A queima de carvão produz mais
dióxido de carbono que o petróleo e o gás natural, mas é também a fonte de
energia mais abundante e barata, responsável por 40% da eletricidade americana.
A indústria de energia gera cerca de 33% das emissões de carbono dos EUA,
segundo a EPA.
O presidente Obama ressaltou os
benefícios que a nova regra deve trazer à saúde pública e rebateu as críticas
de que ela prejudicaria a economia. "Ela será um grande incentivo para que
Estados e consumidores se tornem mais eficientes" no consumo de energia,
disse ele numa teleconferência com a Associação Americana do Pulmão. "Como
resultado, sua conta de eletricidade vai diminuir, já que esses padrões vão incentivar
investimentos em eficiência energética e no combate ao desperdício."
Obama observou que as emissões de
carbono caíram nos últimos anos, mas disse que mais precisa ser feito.
"Não é suficiente se
olharmos as projeções do caminho que estamos seguindo", disse.
O governo Obama está divulgando o
projeto meses antes das eleições regionais que ocorrem no meio do mandato
presidencial, em que vários candidatos à reeleição do partido governista, o
Democrata, já estão sendo pressionados em seus Estados pelo Partido
Republicano, de oposição, em função dessas iniciativas sobre o clima.

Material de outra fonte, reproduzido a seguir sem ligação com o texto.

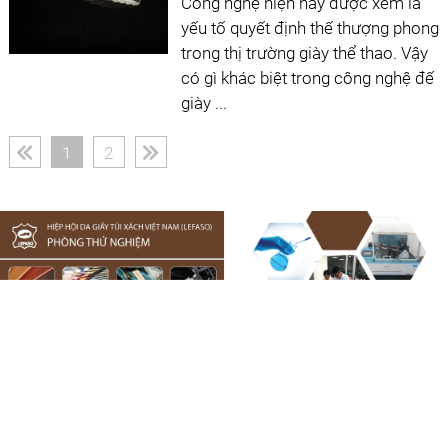
Công nghệ hiện nay được xem là
yếu tố quyết định thế thượng phong
trong thị trường giày thể thao. Vậy
có gì khác biệt trong công nghệ đế
giày ...
(current)
1
2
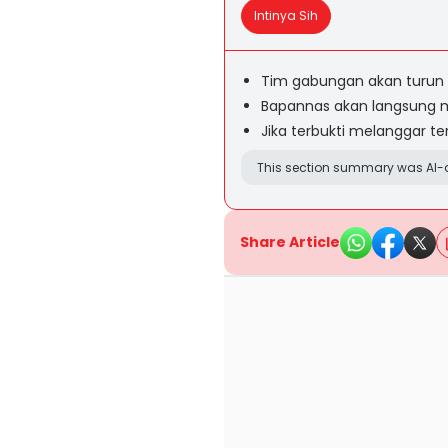
Intinya Sih
Tim gabungan akan turun 
Bapannas akan langsung m
Jika terbukti melanggar t
This section summary was AI-a
Share Article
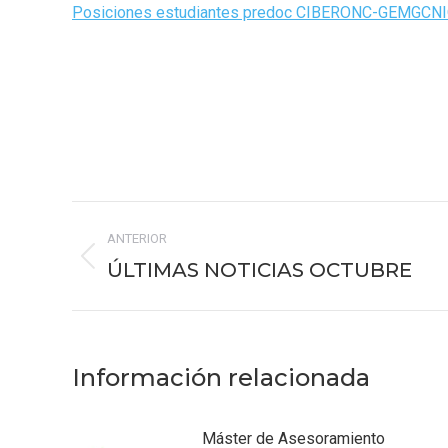
Posiciones estudiantes predoc CIBERONC-GEMGCN
Navegación
ANTERIOR
entre
ÚLTIMAS NOTICIAS OCTUBRE
Publicación
publicaciones
anterior:
Información relacionada
Máster de Asesoramiento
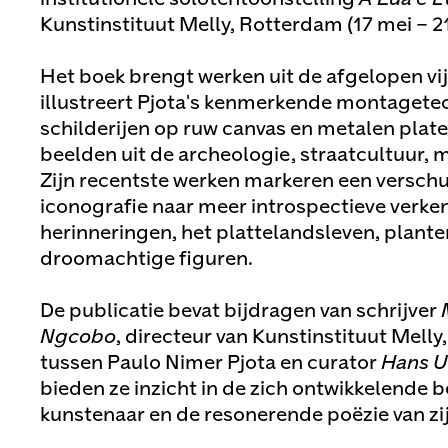
Kunstinstituut Melly, Rotterdam (17 mei – 
Het boek brengt werken uit de afgelopen vij
illustreert Pjota's kenmerkende montagetec
schilderijen op ruw canvas en metalen pla
beelden uit de archeologie, straatcultuur, 
Zijn recentste werken markeren een verschui
iconografie naar meer introspectieve verke
herinneringen, het plattelandsleven, plante
droomachtige figuren.
De publicatie bevat bijdragen van schrijver
Ngcobo
, directeur van Kunstinstituut Melly
tussen Paulo Nimer Pjota en curator
Hans U
bieden ze inzicht in de zich ontwikkelende b
kunstenaar en de resonerende poëzie van zi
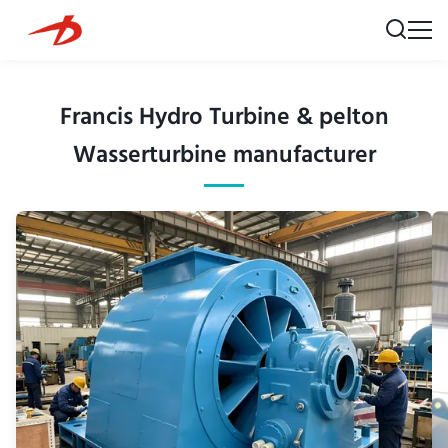
Francis Hydro Turbine & pelton
Wasserturbine manufacturer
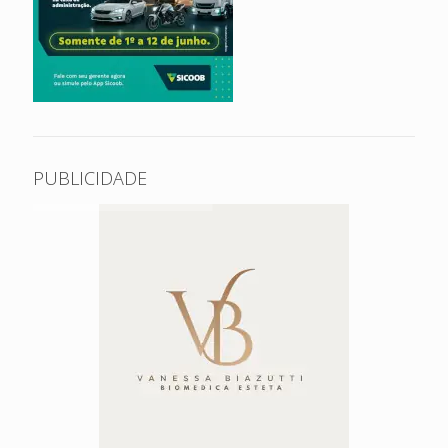
PUBLICIDADE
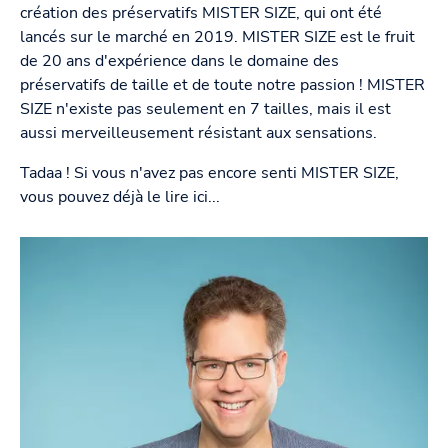
création des préservatifs MISTER SIZE, qui ont été
lancés sur le marché en 2019. MISTER SIZE est le fruit
de 20 ans d'expérience dans le domaine des
préservatifs de taille et de toute notre passion ! MISTER
SIZE n'existe pas seulement en 7 tailles, mais il est
aussi merveilleusement résistant aux sensations.
Tadaa ! Si vous n'avez pas encore senti MISTER SIZE,
vous pouvez déjà le lire ici...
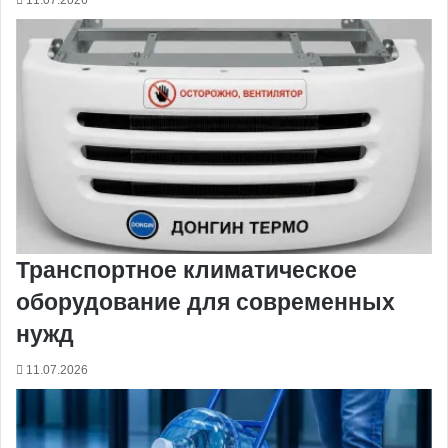
11.07.2026
Транспортное климатическое
оборудование для современных
нужд
11.07.2026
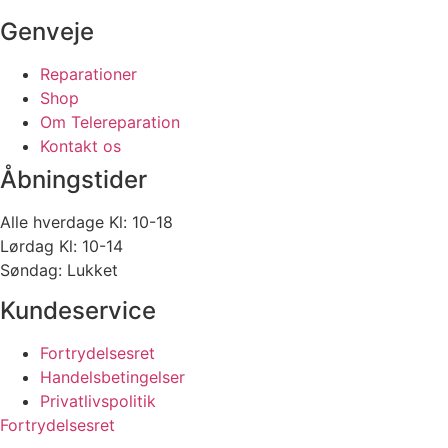
Genveje
Reparationer
Shop
Om Telereparation
Kontakt os
Åbningstider
Alle hverdage Kl: 10-18
Lørdag Kl: 10-14
Søndag: Lukket
Kundeservice
Fortrydelsesret
Handelsbetingelser
Privatlivspolitik
Fortrydelsesret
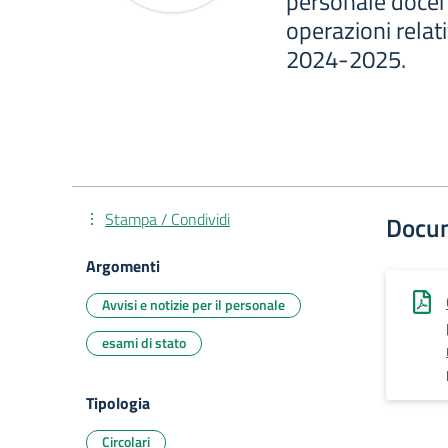
personale docen
operazioni relati
2024-2025.
Stampa / Condividi
Docu
Argomenti
Avvisi e notizie per il personale
esami di stato
Tipologia
Circolari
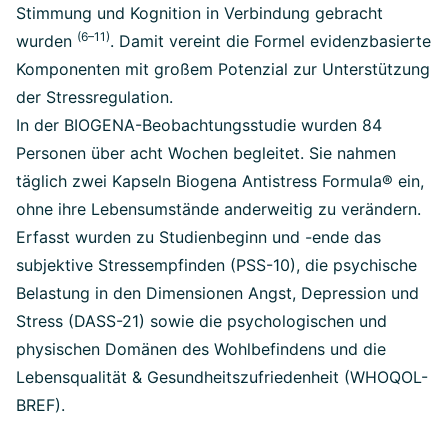
Stimmung und Kognition in Verbindung gebracht
(6–11)
wurden
. Damit vereint die Formel evidenzbasierte
Komponenten mit großem Potenzial zur Unterstützung
der Stressregulation.
In der BIOGENA-Beobachtungsstudie wurden 84
Personen über acht Wochen begleitet. Sie nahmen
täglich zwei Kapseln Biogena Antistress Formula® ein,
ohne ihre Lebensumstände anderweitig zu verändern.
Erfasst wurden zu Studienbeginn und -ende das
subjektive Stressempfinden (PSS-10), die psychische
Belastung in den Dimensionen Angst, Depression und
Stress (DASS-21) sowie die psychologischen und
physischen Domänen des Wohlbefindens und die
Lebensqualität & Gesundheitszufriedenheit (WHOQOL-
BREF).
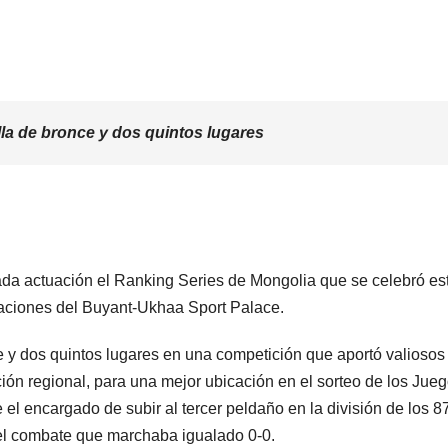
la de bronce y dos quintos lugares
da actuación el Ranking Series de Mongolia que se celebró es
laciones del Buyant-Ukhaa Sport Palace.
 y dos quintos lugares en una competición que aportó valiosos
ción regional, para una mejor ubicación en el sorteo de los Jue
l encargado de subir al tercer peldaño en la división de los 8
el combate que marchaba igualado 0-0.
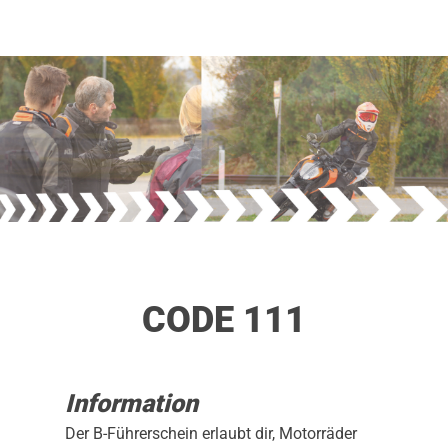
CODE 111
Information
Der B-Führerschein erlaubt dir, Motorräder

Obama
pediu à EPA para elaborar a proposta depois que o Congresso não aprovou outra
lei sobre o clima em 2010.
O deputado democrata Nick Rahall,
de Virgínia Ocidental, Estado que é o segundo maior produtor de carvão do país,
depois de Wyoming, prometeu apoiar uma legislação bipartidária para barrar o
projeto.
"Essas novas regras ameaçam
nossa economia e é um claro desrespeito para com o sustento de nossos mineiros
de carvão e milhares de famílias", diz Rahall, que é candidato à reeleição
este ano.
Apesar das desavenças domésticas,
a iniciativa do governo americano tem um objetivo internacional mais amplo:
incentivar outros grandes países emissores, principalmente a China, a cortar
suas próprias emissões de forma mais agressiva.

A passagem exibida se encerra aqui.